For a long time in my early 20’s, I read Simple Living-type blog posts religiously. I had loved reading Thoreau’s Walden Pond in college – something about eschewing modern life in favor of an extremely small existence really appealed to me. Some of my favourite bloggers were nomads – one even lived in Antarctica as a janitor on a science base for a year!
Looking back, I can see the draw. I was having a lot of emotional and personal problems, and felt very alone. Though I still love the idea of simplifying my life, back then it seemed more like Running Away to Join the Circus. If it wasn’t donating all my worldly possessions to live in a Tiny Home, it wasn’t Simple Living.

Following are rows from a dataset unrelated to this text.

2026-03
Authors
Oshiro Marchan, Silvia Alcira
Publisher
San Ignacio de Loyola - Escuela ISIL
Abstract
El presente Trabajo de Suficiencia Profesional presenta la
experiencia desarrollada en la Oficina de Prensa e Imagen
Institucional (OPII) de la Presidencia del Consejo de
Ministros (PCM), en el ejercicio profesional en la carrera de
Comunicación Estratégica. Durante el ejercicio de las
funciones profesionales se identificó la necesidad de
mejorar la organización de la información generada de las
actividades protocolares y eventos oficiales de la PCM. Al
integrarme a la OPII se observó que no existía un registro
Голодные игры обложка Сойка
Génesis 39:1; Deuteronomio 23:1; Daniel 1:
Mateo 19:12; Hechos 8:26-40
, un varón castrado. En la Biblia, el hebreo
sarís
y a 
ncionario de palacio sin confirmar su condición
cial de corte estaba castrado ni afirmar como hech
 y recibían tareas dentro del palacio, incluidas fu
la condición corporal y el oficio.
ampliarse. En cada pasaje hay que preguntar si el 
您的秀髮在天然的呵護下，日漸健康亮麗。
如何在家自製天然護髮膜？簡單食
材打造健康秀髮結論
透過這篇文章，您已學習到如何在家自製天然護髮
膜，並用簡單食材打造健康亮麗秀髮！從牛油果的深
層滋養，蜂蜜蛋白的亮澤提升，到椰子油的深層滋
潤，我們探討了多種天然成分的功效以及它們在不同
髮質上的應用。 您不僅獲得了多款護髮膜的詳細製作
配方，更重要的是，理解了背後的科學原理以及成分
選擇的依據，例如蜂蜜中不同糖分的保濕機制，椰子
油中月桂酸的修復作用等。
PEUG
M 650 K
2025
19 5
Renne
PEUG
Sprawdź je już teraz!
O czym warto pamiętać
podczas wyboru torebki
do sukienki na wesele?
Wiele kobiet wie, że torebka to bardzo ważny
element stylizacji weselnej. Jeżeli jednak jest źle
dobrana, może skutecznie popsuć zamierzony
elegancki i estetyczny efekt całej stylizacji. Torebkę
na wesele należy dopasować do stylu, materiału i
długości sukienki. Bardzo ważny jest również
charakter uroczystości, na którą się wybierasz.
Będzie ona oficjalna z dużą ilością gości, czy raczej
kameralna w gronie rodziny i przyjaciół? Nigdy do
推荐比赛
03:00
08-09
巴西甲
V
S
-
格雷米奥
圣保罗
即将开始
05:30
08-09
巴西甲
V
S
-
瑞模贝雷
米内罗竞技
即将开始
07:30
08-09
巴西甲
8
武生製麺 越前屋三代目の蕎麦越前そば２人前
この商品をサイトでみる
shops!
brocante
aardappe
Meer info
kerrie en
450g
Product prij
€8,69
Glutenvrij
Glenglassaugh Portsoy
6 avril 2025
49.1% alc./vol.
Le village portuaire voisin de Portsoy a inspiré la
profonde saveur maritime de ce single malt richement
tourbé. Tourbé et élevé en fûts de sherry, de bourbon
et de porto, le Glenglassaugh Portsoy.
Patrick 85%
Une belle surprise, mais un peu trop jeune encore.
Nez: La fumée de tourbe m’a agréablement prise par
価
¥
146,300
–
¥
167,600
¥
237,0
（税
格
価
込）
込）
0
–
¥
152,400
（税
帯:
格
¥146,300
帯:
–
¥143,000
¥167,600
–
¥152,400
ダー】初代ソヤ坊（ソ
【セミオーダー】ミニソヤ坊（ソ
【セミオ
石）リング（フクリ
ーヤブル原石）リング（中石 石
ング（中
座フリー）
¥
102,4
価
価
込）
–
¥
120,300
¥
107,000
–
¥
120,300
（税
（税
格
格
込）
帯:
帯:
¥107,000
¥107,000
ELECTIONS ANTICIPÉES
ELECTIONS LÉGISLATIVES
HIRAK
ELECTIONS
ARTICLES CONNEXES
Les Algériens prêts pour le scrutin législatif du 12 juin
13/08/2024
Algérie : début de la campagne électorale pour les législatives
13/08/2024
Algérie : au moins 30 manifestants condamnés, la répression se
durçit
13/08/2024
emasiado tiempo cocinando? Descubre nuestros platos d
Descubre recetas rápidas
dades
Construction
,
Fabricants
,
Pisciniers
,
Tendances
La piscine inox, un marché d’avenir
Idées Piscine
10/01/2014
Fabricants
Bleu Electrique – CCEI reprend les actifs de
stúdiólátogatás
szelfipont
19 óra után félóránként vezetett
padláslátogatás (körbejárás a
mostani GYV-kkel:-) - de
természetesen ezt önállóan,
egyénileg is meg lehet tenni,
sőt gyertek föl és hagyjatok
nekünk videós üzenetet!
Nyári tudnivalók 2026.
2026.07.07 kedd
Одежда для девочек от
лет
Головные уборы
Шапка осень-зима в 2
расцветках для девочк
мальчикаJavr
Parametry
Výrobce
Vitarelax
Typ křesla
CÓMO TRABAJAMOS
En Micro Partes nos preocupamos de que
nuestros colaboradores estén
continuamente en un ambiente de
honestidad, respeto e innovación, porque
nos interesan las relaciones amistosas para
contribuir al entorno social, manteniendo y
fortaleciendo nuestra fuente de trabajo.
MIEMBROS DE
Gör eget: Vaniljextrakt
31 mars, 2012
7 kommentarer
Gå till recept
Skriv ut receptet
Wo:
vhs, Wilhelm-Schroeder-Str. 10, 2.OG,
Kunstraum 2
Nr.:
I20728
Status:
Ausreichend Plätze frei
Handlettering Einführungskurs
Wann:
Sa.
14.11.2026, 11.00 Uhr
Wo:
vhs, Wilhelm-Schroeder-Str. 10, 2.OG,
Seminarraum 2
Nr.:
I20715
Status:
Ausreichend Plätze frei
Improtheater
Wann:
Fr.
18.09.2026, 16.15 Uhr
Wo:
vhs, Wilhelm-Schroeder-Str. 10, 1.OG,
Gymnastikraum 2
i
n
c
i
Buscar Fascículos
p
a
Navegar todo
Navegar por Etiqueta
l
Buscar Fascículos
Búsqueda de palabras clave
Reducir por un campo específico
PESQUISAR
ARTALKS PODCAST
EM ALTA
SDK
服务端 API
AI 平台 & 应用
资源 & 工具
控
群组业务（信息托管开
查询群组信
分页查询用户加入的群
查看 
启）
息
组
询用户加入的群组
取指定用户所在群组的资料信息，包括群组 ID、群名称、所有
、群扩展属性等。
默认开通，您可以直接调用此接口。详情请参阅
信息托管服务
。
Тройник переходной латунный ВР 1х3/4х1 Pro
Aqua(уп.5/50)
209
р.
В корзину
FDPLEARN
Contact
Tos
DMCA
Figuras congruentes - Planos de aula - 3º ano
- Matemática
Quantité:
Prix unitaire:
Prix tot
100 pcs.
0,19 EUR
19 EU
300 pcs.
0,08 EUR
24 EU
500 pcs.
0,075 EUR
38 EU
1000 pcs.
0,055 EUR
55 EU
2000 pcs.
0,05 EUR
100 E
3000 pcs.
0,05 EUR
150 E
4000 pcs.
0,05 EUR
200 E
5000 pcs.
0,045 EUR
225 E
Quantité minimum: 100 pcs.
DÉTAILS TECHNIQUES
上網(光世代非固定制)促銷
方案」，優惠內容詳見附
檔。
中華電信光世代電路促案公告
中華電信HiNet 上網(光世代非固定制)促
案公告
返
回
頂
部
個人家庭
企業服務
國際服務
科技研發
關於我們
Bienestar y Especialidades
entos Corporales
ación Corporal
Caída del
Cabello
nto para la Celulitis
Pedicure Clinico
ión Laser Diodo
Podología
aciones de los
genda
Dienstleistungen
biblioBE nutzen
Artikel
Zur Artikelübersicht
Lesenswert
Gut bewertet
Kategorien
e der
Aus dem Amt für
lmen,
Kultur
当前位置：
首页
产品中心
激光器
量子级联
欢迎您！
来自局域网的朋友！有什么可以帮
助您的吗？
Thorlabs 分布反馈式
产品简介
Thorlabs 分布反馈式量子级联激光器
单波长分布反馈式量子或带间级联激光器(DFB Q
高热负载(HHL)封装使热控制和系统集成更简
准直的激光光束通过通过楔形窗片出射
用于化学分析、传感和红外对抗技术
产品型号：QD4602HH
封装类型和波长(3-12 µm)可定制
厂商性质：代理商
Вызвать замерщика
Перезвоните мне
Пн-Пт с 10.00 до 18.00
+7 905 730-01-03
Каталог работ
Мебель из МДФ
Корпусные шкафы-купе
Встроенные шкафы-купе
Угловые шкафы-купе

It may sound funny, but that actually took me a long time to realize. For years I felt so conflicted – I loved the life I was building with my wife, and for myself, but I felt a lot of sadness when I realized that I wouldn’t be spending my days in a Yurt, living off the grid. I used to think that it was because that wasn’t a shared dream, between my wife and I. It took a bit longer to come around to the reality:
I do. I love my life. Living with modern conveniences adds to my quality of life, and brings me opportunities that I want to keep, not to mention the time it saves that I can spend on other pursuits. It took a lot of self-awareness (and more than a bit of self-kindness) to accept that I am a person very prone to black-and-white, all-or-nothing thinking. Embracing that part of me has allowed me to work with my Self to create the changes I want in my life.
Despite what the majority of Simplicity Advocates might say, I can in fact have a simple life in my suburban home. I get to choose what Simple Living means to me, and how to make it happen in my life.